Leon J. Holschbach, President and Chief Executive Officer of
Midland, commented, “Alpine is a very attractive merger partner for
Midland that we believe will significantly enhance the value of our
franchise. I have known Alpine’s Chairman, Rob Funderburg,
for more than 10 years, and during that time, our two banks have
worked together on a number of projects, which has allowed us to
become very familiar with their franchise. Alpine has a
similar commercially-focused community bank model combined with a
wealth management platform, making the company an excellent
strategic and cultural fit with Midland. Through a passionate
commitment to customer service and relationship banking, Alpine has
built a highly attractive core deposit base that will positively
impact our overall liquidity and cost of funds. Earlier in my
banking career, I had the opportunity to work in Rockford and have
always believed it would be a good market for Midland. With
the additional scale and synergies provided by this acquisition, we
expect to see a significant improvement in our level of
profitability and further growth in the contribution from our
wealth management business.”
R. Robert Funderburg, Jr., Chairman of the Board of Alpine,
said, “I am very proud of what we have accomplished at Alpine Bank
and the deep customer relationships we have built throughout the
communities that we serve. We believe that combining with
Midland will enable us to further enhance the banking experience
and capabilities that we can provide to our customers, ranging from
a wider selection of financial products and services to increased
borrowing capacity. With our similar business models and
approach to community banking, we anticipate a smooth transition
for our customers and employees to the Midland franchise.”

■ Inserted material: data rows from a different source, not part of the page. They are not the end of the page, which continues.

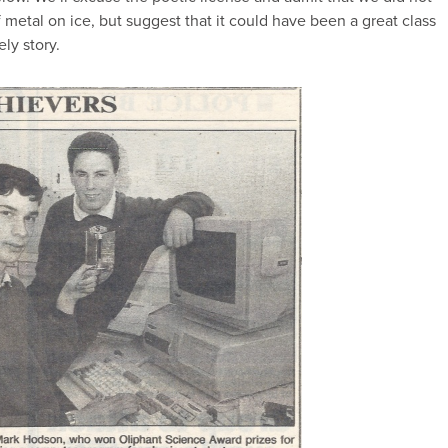
of metal on ice, but suggest that it could have been a great class
ely story.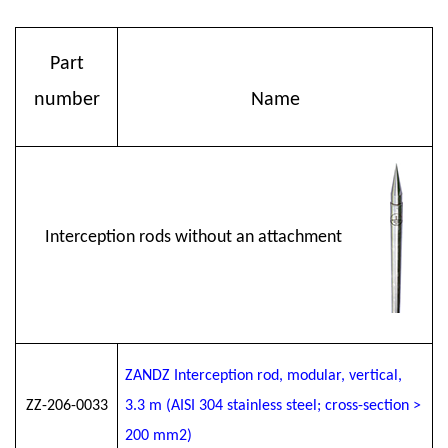
Part
number
Name
Interception rods without an attachment
ZANDZ Interception rod, modular, vertical,
ZZ-206-0033
3.3 m (AISI 304 stainless steel; cross-section >
200 mm2)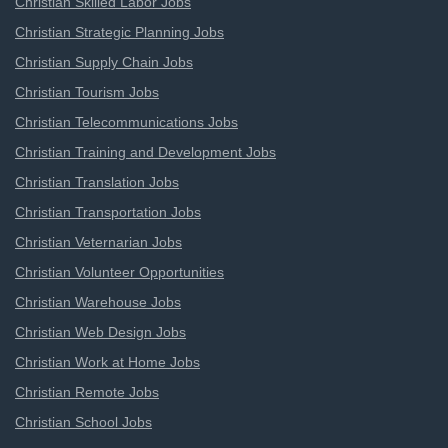
Christian Skilled Labor Jobs
Christian Strategic Planning Jobs
Christian Supply Chain Jobs
Christian Tourism Jobs
Christian Telecommunications Jobs
Christian Training and Development Jobs
Christian Translation Jobs
Christian Transportation Jobs
Christian Veternarian Jobs
Christian Volunteer Opportunities
Christian Warehouse Jobs
Christian Web Design Jobs
Christian Work at Home Jobs
Christian Remote Jobs
Christian School Jobs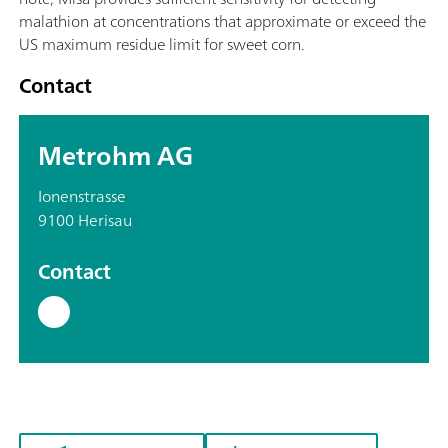
malathion at concentrations that approximate or exceed the
US maximum residue limit for sweet corn.
Contact
Metrohm AG
Ionenstrasse
9100 Herisau
Contact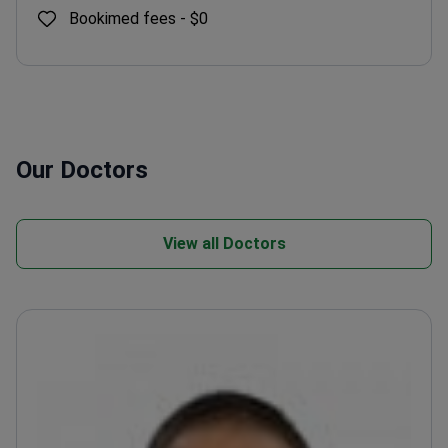
Bookimed fees -
$0
Our Doctors
View all Doctors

John M. Schultz, Chairman of the Board of Midland, added, “I
have known the Funderburg family for decades and have greatly
admired the strong franchise they have built. I am pleased
that Rob Funderburg will be joining the Midland board and look
forward to working with him and the other directors to continue
creating value for our communities and shareholders.”

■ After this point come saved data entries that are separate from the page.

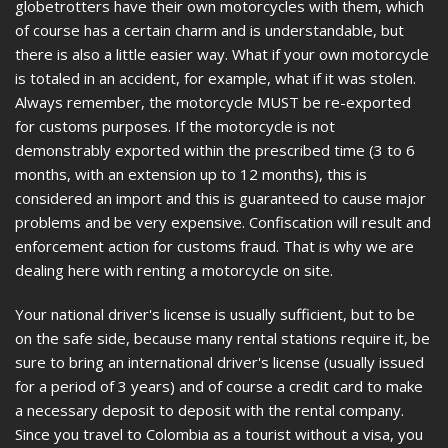
globetrotters have their own motorcycles with them, which
of course has a certain charm and is understandable, but
there is also a little easier way. What if your own motorcycle
is totaled in an accident, for example, what if it was stolen.
Always remember, the motorcycle MUST be re-exported
for customs purposes. If the motorcycle is not
demonstrably exported within the prescribed time (3 to 6
months, with an extension up to 12 months), this is
considered an import and this is guaranteed to cause major
problems and be very expensive. Confiscation will result and
enforcement action for customs fraud. That is why we are
dealing here with renting a motorcycle on site.
Your national driver's license is usually sufficient, but to be
on the safe side, because many rental stations require it, be
sure to bring an international driver's license (usually issued
for a period of 3 years) and of course a credit card to make
a necessary deposit to deposit with the rental company.
Since you travel to Colombia as a tourist without a visa, you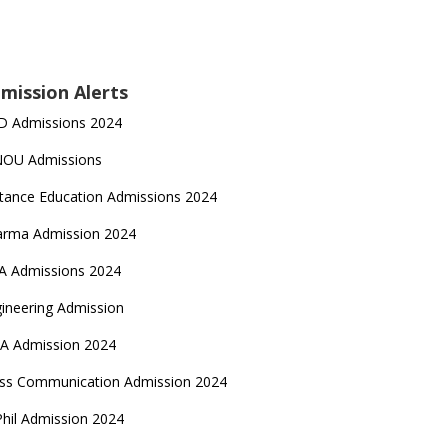
mission Alerts
D Admissions 2024
NOU Admissions
tance Education Admissions 2024
arma Admission 2024
A Admissions 2024
ineering Admission
A Admission 2024
ss Communication Admission 2024
hil Admission 2024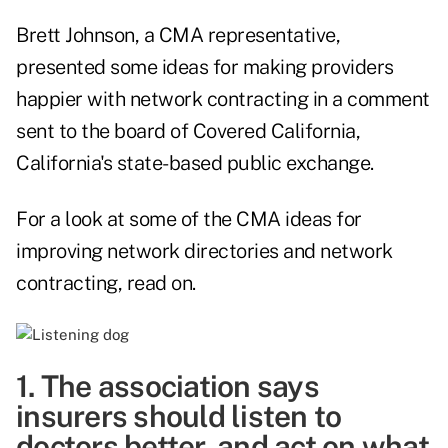
Brett Johnson, a CMA representative,
presented some ideas for making providers
happier with network contracting in a
comment
sent to the board of Covered California,
California's state-based public exchange.
For a look at some of the CMA ideas for
improving network directories and network
contracting, read on.
1. The association says
insurers should listen to
doctors better, and act on what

Expected benefits of the transaction include:
- Increased earnings power driven by earnings accretion and
greater operating scale;
- An expanded base of stable, low-cost deposits;
- Increased liquidity resulting from the addition of a balance
sheet with a 73% loan-to-deposit ratio;
- Greater scale in the wealth management business; and
- Assumption of the #1 deposit market share position in the
Rockford, IL MSA.
Transaction Details
Under the terms of the definitive agreement, upon consummation
of the transaction, Alpine shares, in the aggregate, will be
exchanged for approximately 4.5 million shares of Midland common
stock and $33.3 million in cash. Based upon the closing price
of Midland common stock of $33.10 on October 13, 2017, this
represents transaction value of approximately $181.0
million.
Midland expects the transaction to be approximately 10%
accretive to earnings per share in 2019, the first full year of
combined operations. Midland also expects to incur tangible
book value per share dilution of approximately 6% upon the closing
of the transaction, with an expected earn-back period of
approximately 3.5 years using the “cross-over” method.

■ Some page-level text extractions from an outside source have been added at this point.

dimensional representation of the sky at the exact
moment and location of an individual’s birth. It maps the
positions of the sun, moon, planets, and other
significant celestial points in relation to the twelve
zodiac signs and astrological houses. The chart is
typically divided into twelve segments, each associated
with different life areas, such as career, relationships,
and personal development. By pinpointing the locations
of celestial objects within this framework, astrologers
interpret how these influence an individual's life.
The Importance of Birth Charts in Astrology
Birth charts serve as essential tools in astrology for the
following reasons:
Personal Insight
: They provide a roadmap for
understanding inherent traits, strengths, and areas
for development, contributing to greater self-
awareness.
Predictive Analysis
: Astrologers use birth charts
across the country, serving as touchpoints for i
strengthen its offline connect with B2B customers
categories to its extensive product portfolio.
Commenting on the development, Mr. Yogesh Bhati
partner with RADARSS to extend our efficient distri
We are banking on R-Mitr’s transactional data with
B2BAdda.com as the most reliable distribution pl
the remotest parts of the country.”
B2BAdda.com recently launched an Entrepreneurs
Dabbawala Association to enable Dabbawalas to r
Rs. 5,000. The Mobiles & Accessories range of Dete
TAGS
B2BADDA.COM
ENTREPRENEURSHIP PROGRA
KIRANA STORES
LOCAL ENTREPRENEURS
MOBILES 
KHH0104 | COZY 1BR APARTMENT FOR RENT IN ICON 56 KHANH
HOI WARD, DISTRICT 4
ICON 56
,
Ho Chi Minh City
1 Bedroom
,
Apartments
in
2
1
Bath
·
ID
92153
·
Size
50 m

The transaction has been approved unanimously by each company’s
board of directors and is expected to close during the first
quarter of 2018, subject to regulatory approvals, the approval of
Alpine’s and Midland’s shareholders, and the satisfaction of
customary closing conditions.
Keefe, Bruyette & Woods, A Stifel Company served as
financial advisor to Midland, and Barack Ferrazzano Kirschbaum
& Nagelberg LLP served as Midland’s legal advisor.
Sheshunoff & Co. served as financial advisor to Alpine,
and Chapman and Cutler LLP served as Alpine’s legal advisor.
Issuance of Subordinated Debt
In connection with the acquisition, Midland announced that it
has completed the private placement of $40 million in aggregate
principal amount of subordinated notes to certain institutional
investors. Midland estimates that the net proceeds from the
sale of the notes will be approximately $39.4 million, and expects
that the notes will qualify as Tier 2 capital for regulatory
purposes. Midland intends to primarily utilize the proceeds
from the subordinated notes to fund the cash consideration payable
in the acquisition of Alpine.
Keefe, Bruyette & Woods, A Stifel Company acted as the lead
placement agent and U.S. Bancorp Investments, Inc. acted as
co-placement agent in the offering.
Conference Call, Webcast and Presentation
The Company will host a conference call and webcast at 8:00 a.m.
Central Time on Tuesday, October 17, 2017 to discuss this
transaction. The call can be accessed via telephone at (877)
516-3531, conference ID: 99482866. A recorded replay can be
accessed through October 24, 2017 by (855) 859-2056, conference ID:
99482866.
A slide presentation relating to the transaction and the webcast
of the conference call can be accessed on the Webcasts and
Presentations page of the Company’s investor relations website.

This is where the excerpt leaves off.